Records shown: Begin

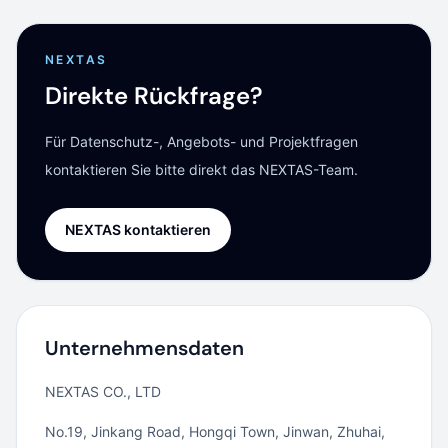
NEXTAS
Direkte Rückfrage?
Für Datenschutz-, Angebots- und Projektfragen
kontaktieren Sie bitte direkt das NEXTAS-Team.
NEXTAS kontaktieren
Unternehmensdaten
NEXTAS CO., LTD
No.19, Jinkang Road, Hongqi Town, Jinwan, Zhuhai,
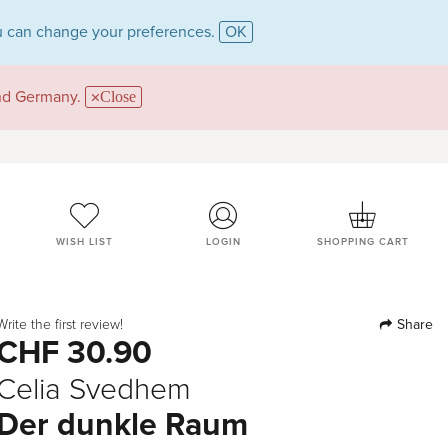
 can change your preferences.
OK
and Germany.
Close
WISH LIST
LOGIN
SHOPPING CART
Share
Write the first review!
CHF 30.90
Celia Svedhem
Der dunkle Raum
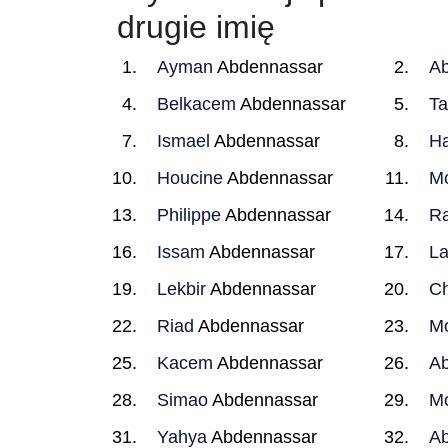
drugie imię
Ayman
Abdennassar
Ab
Belkacem
Abdennassar
Ta
Ismael
Abdennassar
H
Houcine
Abdennassar
M
Philippe
Abdennassar
R
Issam
Abdennassar
La
Lekbir
Abdennassar
Ch
Riad
Abdennassar
Mo
Kacem
Abdennassar
Ab
Simao
Abdennassar
M
Yahya
Abdennassar
A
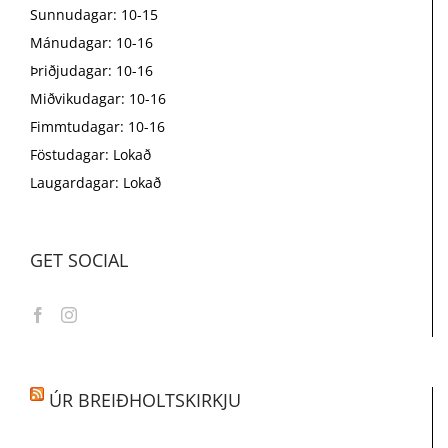
Sunnudagar: 10-15
Mánudagar: 10-16
Þriðjudagar: 10-16
Miðvikudagar: 10-16
Fimmtudagar: 10-16
Föstudagar: Lokað
Laugardagar: Lokað
GET SOCIAL
ÚR BREIÐHOLTSKIRKJU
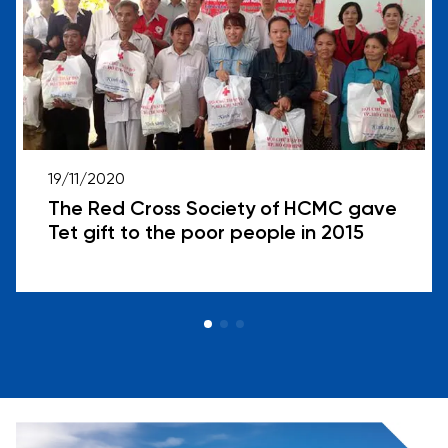
19/11/2020
The Red Cross Society of HCMC gave
Tet gift to the poor people in 2015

Records shown: End

Problem: Using the records above, copy all lines that include the word "NEXTAS".

Solution:
NEXTAS
kontaktieren Sie bitte direkt das NEXTAS-Team.
NEXTAS kontaktieren
NEXTAS CO., LTD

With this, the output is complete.